Brighton bersumpah dia melihat Alaska juga sempat memasang wajah gahar, mengambil ancang-ancang untuk menerjang. Namun, begitu DJ di atas panggung memutar Don't Forget sebagai selingan, Alaska memisahkan diri dari para penggemar gila, lantas menganggukkan kepalanya dengan mata terpejam. Rambutnya yang terurai bergerak lembut seiring dengan kakinya yang melonjak ringan, senada nyanyian Brighton.

Begitu para penggemar dijinakkan dan backstage dibersihkan, Brighton memberi perlakuan khusus kepada satu-satunya gadis yang tidak mencoba membunuh para bodyguard-nya itu.

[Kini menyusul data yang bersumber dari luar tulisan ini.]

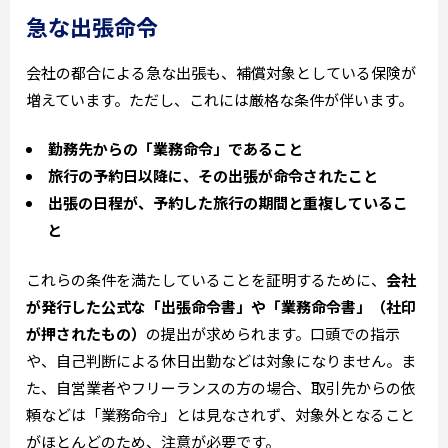
急な出張命令
会社の都合による急な出張も、補償対象としている保険が
増えています。ただし、これには厳格な条件が伴います。
勤務先からの「業務命令」であること
旅行の予約日以降に、その出張が命令されたこと
出張の日程が、予約した旅行の期間と重複しているこ
と
これらの条件を満たしていることを証明するために、
会社
が発行した公式な「出張命令書」や「業務命令書」（社印
が押されたもの）
の提出が求められます。口頭での指示
や、自己判断による休日出勤などは対象になりません。ま
た、自営業者やフリーランスの方の場合、取引先からの依
頼などは「業務命令」とは見なされず、対象外となること
がほとんどのため、注意が必要です。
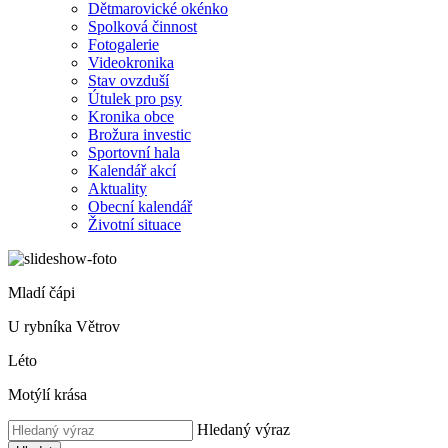
Dětmarovické okénko
Spolková činnost
Fotogalerie
Videokronika
Stav ovzduší
Útulek pro psy
Kronika obce
Brožura investic
Sportovní hala
Kalendář akcí
Aktuality
Obecní kalendář
Životní situace
Mladí čápi
U rybníka Větrov
Léto
Motýlí krása
Hledaný výraz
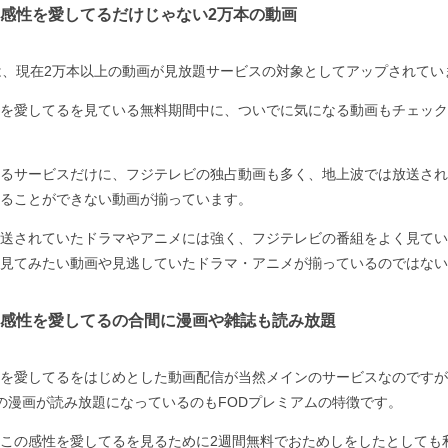
感性を愛してるだけじゃない2万本の動画
は、現在2万本以上の動画が見放題サービスの対象としてアップされてい
を愛してるを見ている無料期間中に、ついでに気になる動画もチェック
るサービスだけに、フジテレビの独占動画も多く、地上波では放送され
ることができない動画が揃っています。
送されていたドラマやアニメには強く、フジテレビの番組をよく見てい
見てみたい動画や見逃していたドラマ・アニメが揃っているのではない
感性を愛してるの合間に漫画や雑誌も読み放題
を愛してるをはじめとした動画配信が当然メインのサービスなのですが、
0冊の漫画が読み放題になっているのもFODプレミアムの特徴です。
この感性を愛してるを見るために2週間無料でおためしをしたとしても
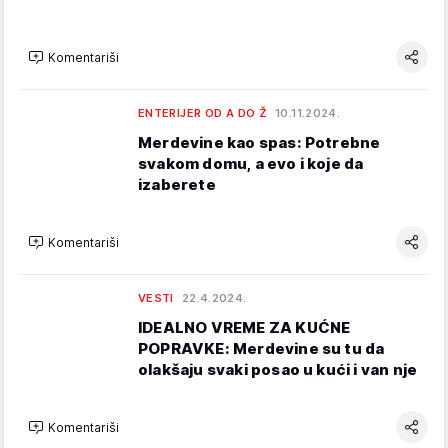
Komentariši
ENTERIJER OD A DO Ž
10.11.2024.
Merdevine kao spas: Potrebne
svakom domu, a evo i koje da
izaberete
Komentariši
VESTI
22.4.2024.
IDEALNO VREME ZA KUĆNE
POPRAVKE: Merdevine su tu da
olakšaju svaki posao u kući i van nje
Komentariši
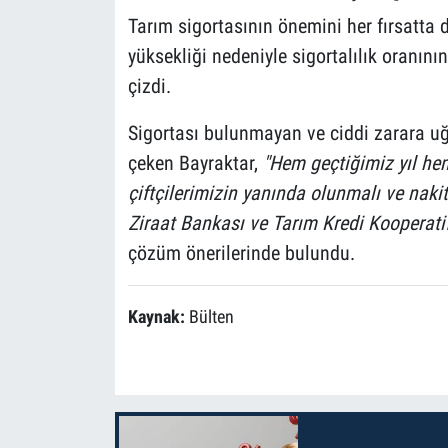
Tarım sigortasının önemini her fırsatta di
yüksekliği nedeniyle sigortalılık oranını
çizdi.
Sigortası bulunmayan ve ciddi zarara uğ
çeken Bayraktar,
"Hem geçtiğimiz yıl he
çiftçilerimizin yanında olunmalı ve nakit
Ziraat Bankası ve Tarım Kredi Kooperatifl
çözüm önerilerinde bulundu.
Kaynak:
Bülten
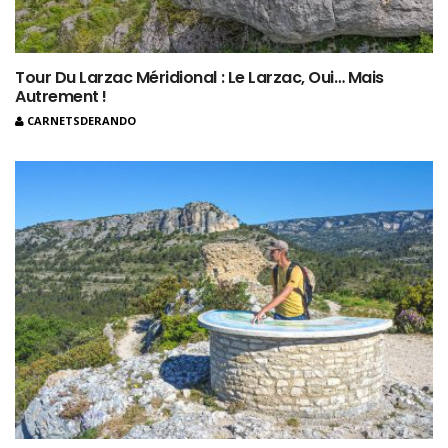
Tour Du Larzac Méridional : Le Larzac, Oui… Mais
Autrement !
CARNETSDERANDO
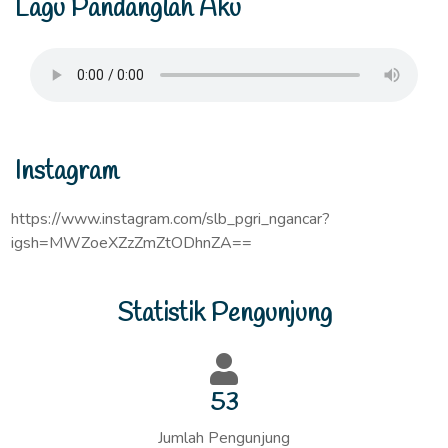
Lagu Pandanglah Aku
Instagram
https://www.instagram.com/slb_pgri_ngancar?
igsh=MWZoeXZzZmZtODhnZA==
Statistik Pengunjung
56
Jumlah Pengunjung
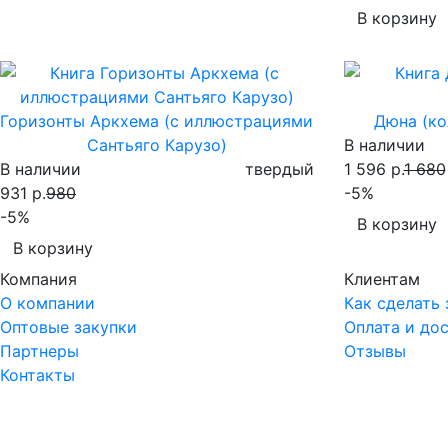
В корзину
Горизонты Аркхема (с иллюстрациями
Дюна (ко
Сантьяго Карузо)
В наличии
В наличии
твердый
1 596 р.
1 680
931 р.
980
-5%
-5%
В корзину
В корзину
Компания
Клиентам
О компании
Как сделать 
Оптовые закупки
Оплата и до
Партнеры
Отзывы
Контакты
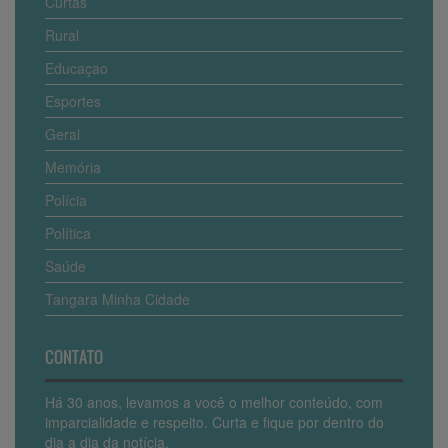
Curtas
Rural
Educaçao
Esportes
Geral
Memória
Polícia
Política
Saúde
Tangara Minha Cidade
CONTATO
Há 30 anos, levamos a você o melhor conteúdo, com
imparcialidade e respeito. Curta e fique por dentro do
dia a dia da notícia.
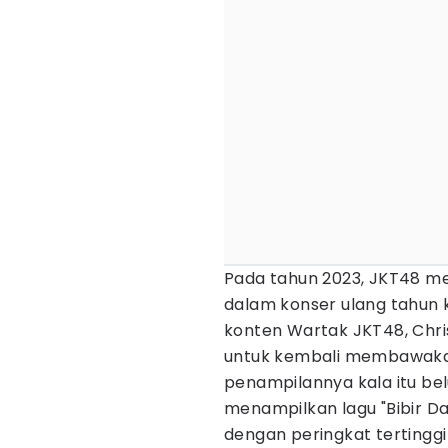
Pada tahun 2023, JKT48 me
dalam konser ulang tahun 
konten Wartak JKT48, Chr
untuk kembali membawakan 
penampilannya kala itu bel
menampilkan lagu "Bibir Dar
dengan peringkat tertinggi 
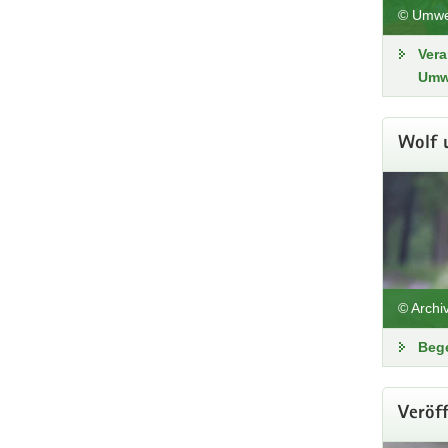
Bil
© Umwel
Angeb
Vera
Umw
Zu
Wolf 
© Archi
Beg
Veröf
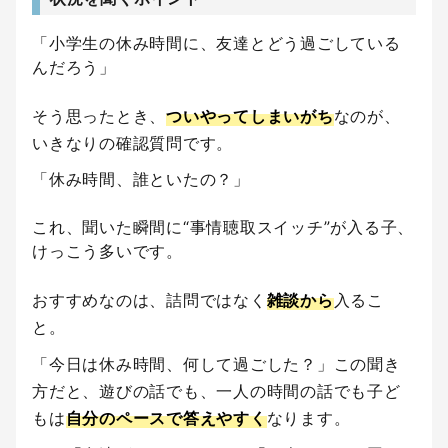
「小学生の休み時間に、友達とどう過ごしている
んだろう」
そう思ったとき、
ついやってしまいがち
なのが、
いきなりの確認質問です。
「休み時間、誰といたの？」
これ、聞いた瞬間に“事情聴取スイッチ”が入る子、
けっこう多いです。
おすすめなのは、詰問ではなく
雑談から
入るこ
と。
「今日は休み時間、何して過ごした？」この聞き
方だと、遊びの話でも、一人の時間の話でも子ど
もは
自分のペースで答えやすく
なります。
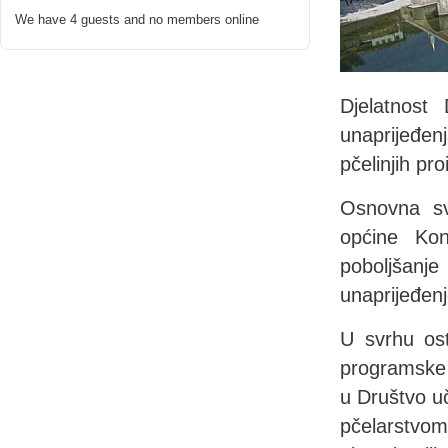
We have 4 guests and no members online
Djelatnost
unaprijeđenj
pčelinjih pr
Osnovna sv
općine Kon
poboljšanj
unaprijeđenj
U svrhu ost
programske c
u Društvo uč
pčelarstvom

"Kau tidak mencoba mengeroyokku seperti yang lainnya," kata Brighton untuk bercanda.

"Karena aku nggak terlalu mencintaimu, Bung," cetus Alaska penuh percaya diri. "Aku hanya mencintai suaramu. Dan ... lagu-lagumu."

Kesal bukan kepalang mendengarnya, tetapi tak dipungkiri Brighton, Alaska memang menarik. Setelah bertukar kontak, terlibat berbagai obrolan tak penting, bertemu sembunyi-sembunyi di antara keramaian, dan menghabiskan waktu bersama—Brighton makin menginginkan Alaska.

"Aku tidak mau jadi pacarmu," tolak Alaska dengan sunggingan senyum jenaka saat Brighton mengajaknya. "Pacaran itu bodoh."

"Jadi, aku ditolak ..." ringis Brighton kebingungan, "karena ... aku tidak bodoh?"

"Sebenarnya kau agak lemot," tukas Alaska seraya membenarkan lidah topi Brighton.

"Kalau begitu, aku belum menyerah." Brighton menggembungkan sebelah pipinya. "Sedikit lagi aku bisa jadi pacarmu. Tinggal jadi bodoh saja, 'kan? Gampanglah."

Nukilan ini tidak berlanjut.